§ **DESCRIPTION OF THE TASK**:
Each entry below should be written out exactly as it is, with no pictures.

§ **SOURCE RECORDS**:
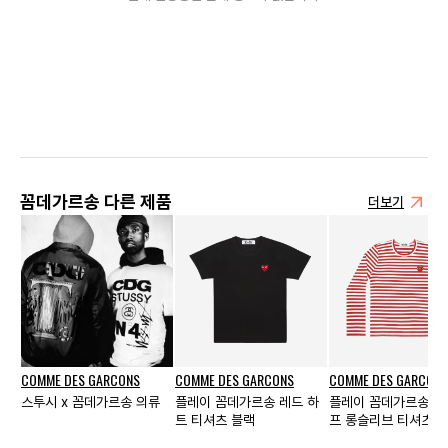
꼼데가르송 다른 제품
더보기
COMME DES GARCONS
COMME DES GARCONS
COMME DES GARCONS
스투시 x 꼼데가르송 의류
플레이 꼼데가르송 레드 하
플레이 꼼데가르송 
트 티셔츠 블랙
프 롱슬리브 티셔츠 레
이트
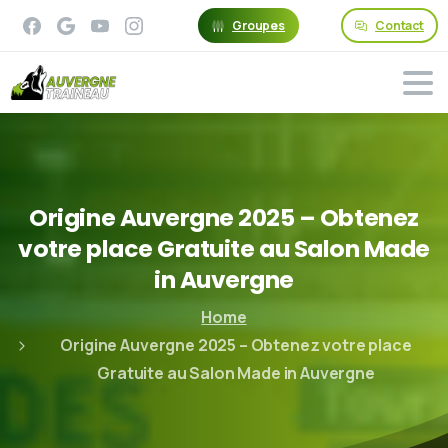
Groupes
Contact
Origine
Auvergne
2025
–
Obtenez
votre
place
Gratuite
au
Salon
Made
in
Auvergne
Home
Origine Auvergne 2025 – Obtenez votre place
Gratuite au Salon Made in Auvergne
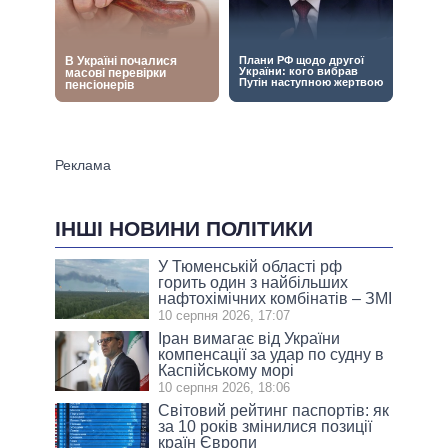
ІНШІ НОВИНИ ПОЛІТИКИ
У Тюменській області рф
горить один з найбільших
нафтохімічних комбінатів – ЗМІ
10 серпня 2026, 17:07
Іран вимагає від України
компенсації за удар по судну в
Каспійському морі
10 серпня 2026, 18:06
Світовий рейтинг паспортів: як
за 10 років змінилися позиції
країн Європи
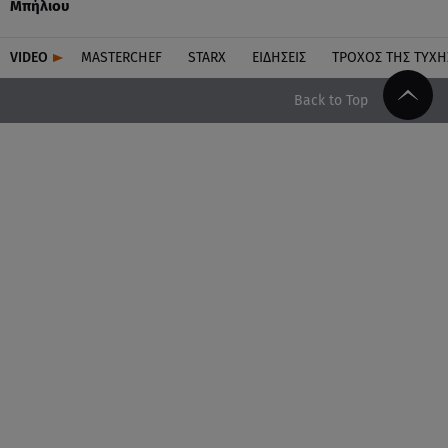
Μπήλιου
VIDEO
MASTERCHEF
STARX
ΕΙΔΉΣΕΙΣ
ΤΡΟΧΌΣ ΤΗΣ ΤΎΧΗ
Back to Top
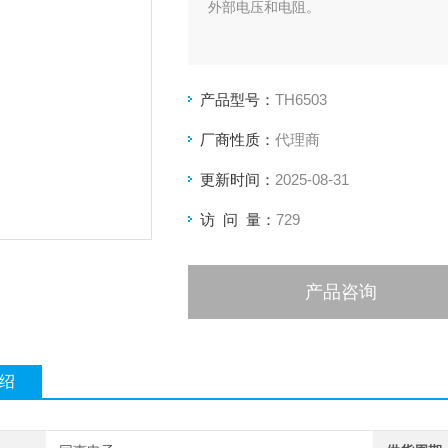
外部电压和电阻。
产品型号：
TH6503
厂商性质：
代理商
更新时间：
2025-08-31
访 问 量：
729
产品咨询
绍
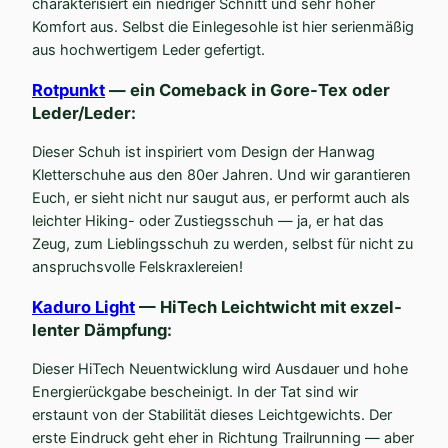
charak­te­ri­siert ein niedriger Schnitt und sehr hoher
Komfort aus. Selbst die Einle­ge­sohle ist hier serien­mäßig
aus hochwer­tigem Leder gefertigt.
Rotpunkt
— ein Comeback in Gore-Tex oder
Leder/Leder:
Dieser Schuh ist inspi­riert vom Design der Hanwag
Kletter­schuhe aus den 80er Jahren. Und wir garan­tieren
Euch, er sieht nicht nur saugut aus, er performt auch als
leichter Hiking- oder Zustiegs­schuh — ja, er hat das
Zeug, zum Lieblings­schuh zu werden, selbst für nicht zu
anspruchs­volle Felskraxlereien!
Kaduro Light
— HiTech Leicht­wicht mit exzel­
lenter Dämpfung:
Dieser HiTech Neuent­wicklung wird Ausdauer und hohe
Energie­rückgabe bescheinigt. In der Tat sind wir
erstaunt von der Stabi­lität dieses Leicht­ge­wichts. Der
erste Eindruck geht eher in Richtung Trail­running — aber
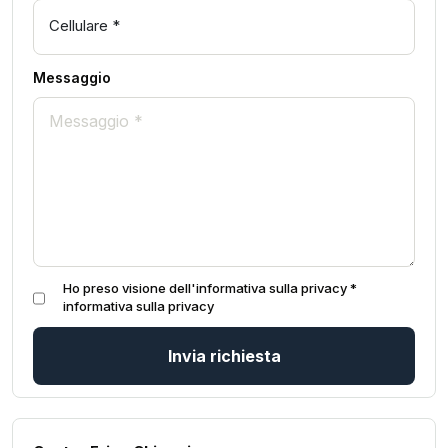
Messaggio
Ho preso visione dell'informativa sulla privacy *
informativa sulla privacy
Invia richiesta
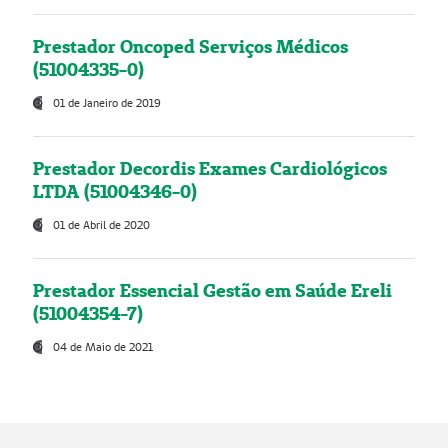
Prestador Oncoped Serviços Médicos
(51004335-0)
01 de Janeiro de 2019
Prestador Decordis Exames Cardiológicos
LTDA (51004346-0)
01 de Abril de 2020
Prestador Essencial Gestão em Saúde Ereli
(51004354-7)
04 de Maio de 2021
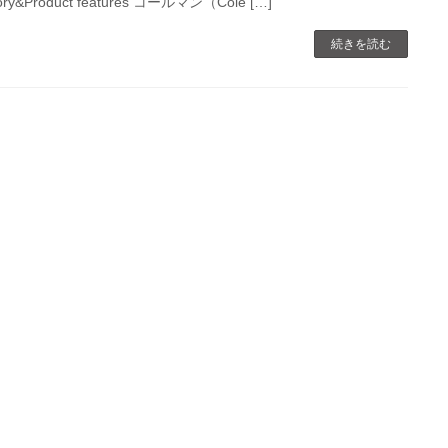
ory&Product features コールマン（Cole […]
続きを読む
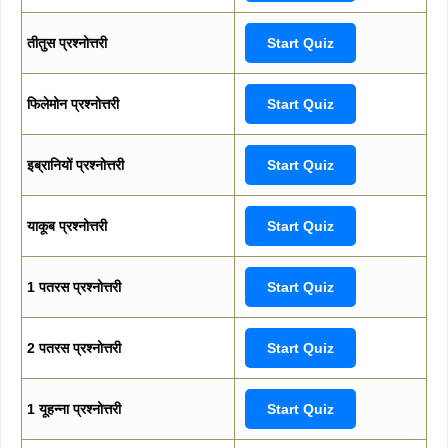
तीतुस प्रश्नोत्तरी
Start Quiz
फिलेमोन प्रश्नोत्तरी
Start Quiz
इब्रानियों प्रश्नोत्तरी
Start Quiz
याकूब प्रश्नोत्तरी
Start Quiz
1 पतरस प्रश्नोत्तरी
Start Quiz
2 पतरस प्रश्नोत्तरी
Start Quiz
1 यूहन्ना प्रश्नोत्तरी
Start Quiz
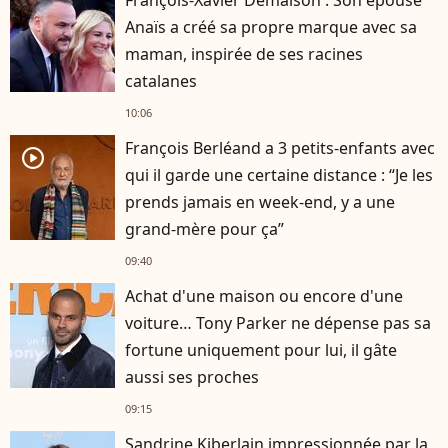
Anaïs a créé sa propre marque avec sa
maman, inspirée de ses racines
catalanes
10:06
François Berléand a 3 petits-enfants avec
player2
qui il garde une certaine distance : “Je les
prends jamais en week-end, y a une
grand-mère pour ça”
09:40
Achat d'une maison ou encore d'une
voiture… Tony Parker ne dépense pas sa
fortune uniquement pour lui, il gâte
aussi ses proches
09:15
Sandrine Kiberlain impressionnée par la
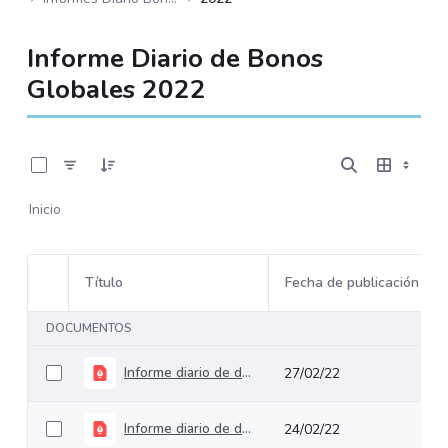
Informe Diario de Bonos
Globales 2022
0 de 175 Artículos seleccionados/as
Inicio
Título
Fecha de publicación
Selección del elemento
DOCUMENTOS
Informe diario de deuda pública del 28 de febrero de 2022
27/02/22
Informe diario de deuda pública del 25 de febrero de 2022
24/02/22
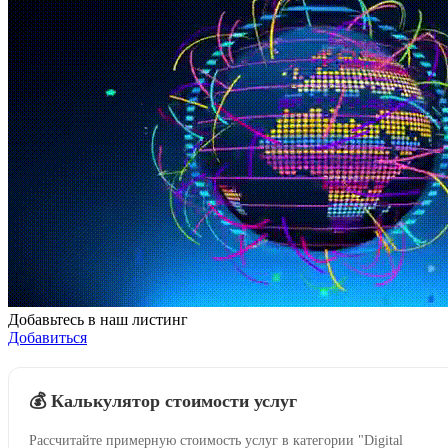
Добавьтесь в наш листинг
Добавиться
💰 Калькулятор стоимости услуг
Рассчитайте примерную стоимость услуг в категории "Digital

§ **ANSWER SECTION**:
꼼데가르송 다른 제품
더보기
COMME DES GARCONS
COMME DES GARCONS
COMME DES GARCONS
스투시 x 꼼데가르송 의류
플레이 꼼데가르송 레드 하
플레이 꼼데가르송 
트 티셔츠 블랙
프 롱슬리브 티셔츠 레
이트
Groupes
Contact
Origine
Auvergne
2025
–
Obtenez
votre
place
Gratuite
au
Salon
Made
in
Auvergne
Home
Origine Auvergne 2025 – Obtenez votre place
Gratuite au Salon Made in Auvergne
ІНШІ НОВИНИ ПОЛІТИКИ
У Тюменській області рф
горить один з найбільших
нафтохімічних комбінатів – ЗМІ
10 серпня 2026, 17:07
Іран вимагає від України
компенсації за удар по судну в
Каспійському морі
10 серпня 2026, 18:06
Світовий рейтинг паспортів: як
за 10 років змінилися позиції
країн Європи
Μπήλιου
VIDEO
MASTERCHEF
STARX
ΕΙΔΉΣΕΙΣ
ΤΡΟΧΌΣ ΤΗΣ ΤΎΧΗ
Back to Top
外部电压和电阻。
产品型号：
TH6503
厂商性质：
代理商
更新时间：
2025-08-31
访 问 量：
729
产品咨询
绍
charak­te­ri­siert ein niedriger Schnitt und sehr hoher
Komfort aus. Selbst die Einle­ge­sohle ist hier serien­mäßig
aus hochwer­tigem Leder gefertigt.
Rotpunkt
— ein Comeback in Gore-Tex oder
Leder/Leder:
Dieser Schuh ist inspi­riert vom Design der Hanwag
Kletter­schuhe aus den 80er Jahren. Und wir garan­tieren
Euch, er sieht nicht nur saugut aus, er performt auch als
leichter Hiking- oder Zustiegs­schuh — ja, er hat das
Zeug, zum Lieblings­schuh zu werden, selbst für nicht zu
anspruchs­volle Felskraxlereien!
Kaduro Light
— HiTech Leicht­wicht mit exzel­
lenter Dämpfung:
Dieser HiTech Neuent­wicklung wird Ausdauer und hohe
Energie­rückgabe bescheinigt. In der Tat sind wir
erstaunt von der Stabi­lität dieses Leicht­ge­wichts. Der
erste Eindruck geht eher in Richtung Trail­running — aber
Messaggio
Ho preso visione dell'informativa sulla privacy *
informativa sulla privacy
Invia richiesta
Prestador Oncoped Serviços Médicos
(51004335-0)
01 de Janeiro de 2019
Prestador Decordis Exames Cardiológicos
LTDA (51004346-0)
01 de Abril de 2020
Prestador Essencial Gestão em Saúde Ereli
(51004354-7)
04 de Maio de 2021
ory&Product features コールマン（Cole […]
続きを読む
तीतुस प्रश्नोत्तरी
Start Quiz
फिलेमोन प्रश्नोत्तरी
Start Quiz
इब्रानियों प्रश्नोत्तरी
Start Quiz
याकूब प्रश्नोत्तरी
Start Quiz
1 पतरस प्रश्नोत्तरी
Start Quiz
2 पतरस प्रश्नोत्तरी
Start Quiz
1 यूहन्ना प्रश्नोत्तरी
Start Quiz
Anaïs a créé sa propre marque avec sa
maman, inspirée de ses racines
catalanes
10:06
François Berléand a 3 petits-enfants avec
player2
qui il garde une certaine distance : “Je les
prends jamais en week-end, y a une
grand-mère pour ça”
09:40
Achat d'une maison ou encore d'une
voiture… Tony Parker ne dépense pas sa
fortune uniquement pour lui, il gâte
aussi ses proches
09:15
Sandrine Kiberlain impressionnée par la
Informe Diario de Bonos
Globales 2022
0 de 175 Artículos seleccionados/as
Inicio
Título
Fecha de publicación
Selección del elemento
DOCUMENTOS
Informe diario de deuda pública del 28 de febrero de 2022
27/02/22
Informe diario de deuda pública del 25 de febrero de 2022
24/02/22
Добавьтесь в наш листинг
Добавиться
💰 Калькулятор стоимости услуг
Рассчитайте примерную стоимость услуг в категории "Digital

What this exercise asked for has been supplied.